More broadly, China’s gross domestic product growth is expected to slow further to 6.5 percent this year, down from last year’s 6.9 percent. Capital outflows jumped in December, with the estimated 2015 total reaching $676 billion, according to the Institute of International Finance (IIF), as money managers take out their money “in the face of concerns about a weakening currency”.

China has been relying on its $3 trillion-plus reserves to reduce yuan volatility following August 2015’s unexpected devaluation, though Williamson said the currency hasn’t rubbed off a lot on consumer spending at home.

“The yuan, which actually hasn’t fallen much compared to other global currencies that can move 2 percent or 3 percent in a day, doesn’t have a great deal of impact on domestic consumers, but it is likely to cause a slowdown in Chinese spending overseas, where many of the luxury purchases of luxury goods are made, especially if the yuan continues to weaken,” he said.
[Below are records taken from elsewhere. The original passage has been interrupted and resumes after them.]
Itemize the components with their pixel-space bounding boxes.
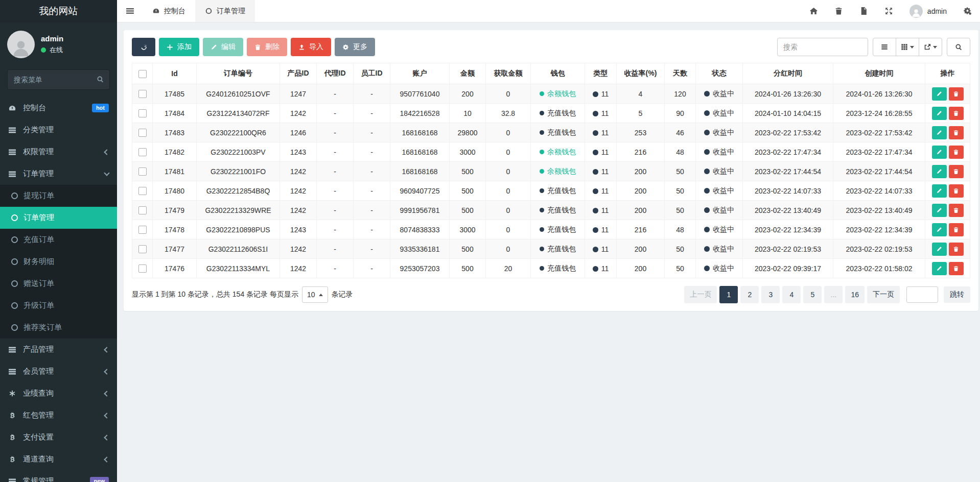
refresh-button[interactable] <box>132 38 155 56</box>
expand-button[interactable] <box>884 7 893 15</box>
export-icon <box>924 43 931 51</box>
edit-row-button[interactable] <box>932 204 947 217</box>
edit-row-button[interactable] <box>932 87 947 101</box>
delete-row-button[interactable] <box>949 184 964 198</box>
search-button[interactable] <box>947 38 970 56</box>
layout-button[interactable] <box>896 38 919 56</box>
submenu-item-充值订单[interactable]: 充值订单 <box>0 229 117 251</box>
search-icon <box>97 76 104 83</box>
row-checkbox[interactable] <box>138 226 147 234</box>
row-checkbox[interactable] <box>138 206 147 214</box>
edit-row-button[interactable] <box>932 126 947 139</box>
sidebar-item-会员管理[interactable]: 会员管理 <box>0 360 117 382</box>
import-button[interactable]: 导入 <box>291 38 331 56</box>
select-all-checkbox[interactable] <box>138 70 147 78</box>
tab-控制台[interactable]: 控制台 <box>143 0 195 22</box>
delete-button[interactable]: 删除 <box>247 38 287 56</box>
page-button-1[interactable]: 1 <box>719 286 738 303</box>
add-button[interactable]: 添加 <box>159 38 199 56</box>
delete-row-button[interactable] <box>949 165 964 178</box>
delete-row-button[interactable] <box>949 204 964 217</box>
submenu-item-推荐奖订单[interactable]: 推荐奖订单 <box>0 317 117 339</box>
status-dot-icon <box>704 246 710 252</box>
edit-row-button[interactable] <box>932 146 947 159</box>
cell-select <box>132 201 153 220</box>
edit-row-button[interactable] <box>932 243 947 256</box>
file-button[interactable] <box>859 7 868 15</box>
delete-row-button[interactable] <box>949 126 964 139</box>
sidebar-item-红包管理[interactable]: 红包管理 <box>0 404 117 426</box>
page-button-3[interactable]: 3 <box>761 286 780 303</box>
cell-amount: 10 <box>450 104 486 123</box>
sidebar-item-label: 产品管理 <box>23 345 54 354</box>
edit-row-button[interactable] <box>932 223 947 236</box>
wallet-dot-icon <box>540 266 544 271</box>
edit-row-button[interactable] <box>932 165 947 178</box>
sidebar-item-支付设置[interactable]: 支付设置 <box>0 426 117 448</box>
submenu-item-财务明细[interactable]: 财务明细 <box>0 251 117 273</box>
edit-row-button[interactable] <box>932 262 947 275</box>
sidebar-search-input[interactable] <box>7 69 110 90</box>
home-button[interactable] <box>809 7 818 15</box>
submenu-item-赠送订单[interactable]: 赠送订单 <box>0 273 117 295</box>
sidebar-item-控制台[interactable]: 控制台hot <box>0 97 117 119</box>
row-checkbox[interactable] <box>138 129 147 137</box>
cell-created-time: 2023-12-24 16:28:55 <box>833 104 925 123</box>
sidebar-item-产品管理[interactable]: 产品管理 <box>0 339 117 360</box>
sidebar-item-通道查询[interactable]: 通道查询 <box>0 448 117 470</box>
sidebar-item-权限管理[interactable]: 权限管理 <box>0 141 117 163</box>
cell-agent-id: - <box>317 181 354 201</box>
trash-button[interactable] <box>834 7 843 15</box>
submenu-item-提现订单[interactable]: 提现订单 <box>0 185 117 207</box>
cell-days: 90 <box>665 104 696 123</box>
columns-button[interactable] <box>873 38 896 56</box>
edit-row-button[interactable] <box>932 184 947 198</box>
cell-order-no: G231224134072RF <box>197 104 280 123</box>
table-search-input[interactable] <box>777 38 868 56</box>
settings-button[interactable] <box>963 7 972 15</box>
row-checkbox[interactable] <box>138 187 147 195</box>
more-button[interactable]: 更多 <box>335 38 375 56</box>
cell-agent-id: - <box>317 259 354 278</box>
sidebar-item-分类管理[interactable]: 分类管理 <box>0 119 117 141</box>
row-checkbox[interactable] <box>138 148 147 156</box>
status-dot-icon <box>704 188 710 194</box>
cell-order-no: G23022113334MYL <box>197 259 280 278</box>
row-checkbox[interactable] <box>138 167 147 176</box>
jump-button[interactable]: 跳转 <box>944 286 970 303</box>
delete-row-button[interactable] <box>949 262 964 275</box>
delete-row-button[interactable] <box>949 146 964 159</box>
sidebar-item-业绩查询[interactable]: 业绩查询 <box>0 382 117 404</box>
cell-staff-id: - <box>354 239 390 259</box>
cell-obtained: 0 <box>486 220 531 239</box>
edit-button[interactable]: 编辑 <box>203 38 243 56</box>
page-button-4[interactable]: 4 <box>782 286 801 303</box>
delete-row-button[interactable] <box>949 87 964 101</box>
page-button-5[interactable]: 5 <box>803 286 822 303</box>
next-page-button[interactable]: 下一页 <box>867 286 900 303</box>
submenu-item-升级订单[interactable]: 升级订单 <box>0 295 117 317</box>
export-button[interactable] <box>919 38 942 56</box>
page-size-select[interactable]: 10 <box>302 286 328 303</box>
page-button-16[interactable]: 16 <box>845 286 865 303</box>
sidebar-item-常规管理[interactable]: 常规管理new <box>0 470 117 482</box>
row-checkbox[interactable] <box>138 109 147 117</box>
edit-row-button[interactable] <box>932 107 947 120</box>
page-button-2[interactable]: 2 <box>740 286 759 303</box>
submenu-item-订单管理[interactable]: 订单管理 <box>0 207 117 229</box>
delete-row-button[interactable] <box>949 107 964 120</box>
prev-page-button[interactable]: 上一页 <box>684 286 717 303</box>
delete-row-button[interactable] <box>949 223 964 236</box>
row-checkbox[interactable] <box>138 90 147 98</box>
row-checkbox[interactable] <box>138 245 147 253</box>
sidebar-toggle-button[interactable] <box>117 0 143 22</box>
row-checkbox[interactable] <box>138 264 147 273</box>
tab-订单管理[interactable]: 订单管理 <box>195 0 255 22</box>
table-row: 17478G23022210898PUS1243--80748383333000… <box>132 220 970 239</box>
sidebar-item-订单管理[interactable]: 订单管理 <box>0 163 117 185</box>
table-row: 17483G230222100QR61246--168168168298000充… <box>132 123 970 142</box>
jump-page-input[interactable] <box>906 286 938 303</box>
delete-row-button[interactable] <box>949 243 964 256</box>
user-menu[interactable]: admin <box>909 5 947 18</box>
brand-title: 我的网站 <box>0 0 117 22</box>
Michael Pettis, a former Wall Street trader and professor of finance at Peking University’s Guanghua School of Management has been pointing out the growing inequalities in China’s economy and predicted the China led commodities price collapse back in 2012.

Pettis points out that the current trajectory of China’s economy is following the examples of growing national economies throughout the 20th century, including the Soviet Union after its formation and Japan of the 1980s.
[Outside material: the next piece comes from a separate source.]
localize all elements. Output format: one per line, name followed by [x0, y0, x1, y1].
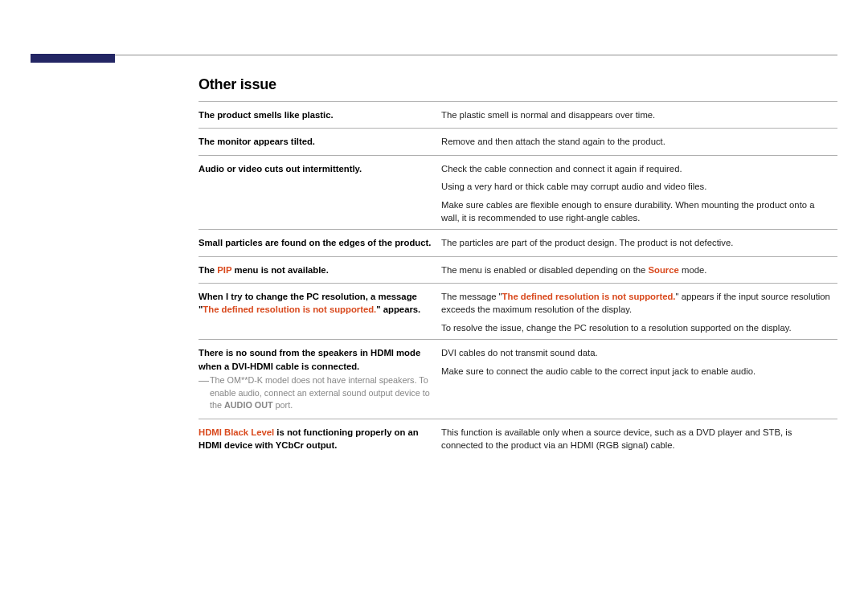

Like China, these countries’ governments artificially propped up investment in order to quickly grow and establish trade surpluses, before switching emphasis to a consumer-led economy.

Given what history has shown us from the development of other developing economies, China’s slowdown shouldn’t be a surprise, he argued.

“One of the things that really struck me was that during the miracle periods, at first when growth rates are really high, everyone is shocked. And then during the adjustment period, it slows so quickly, we’re all shocked. It’s always like that. We’re shocked on the way up and shocked on the way down,” Pettis said.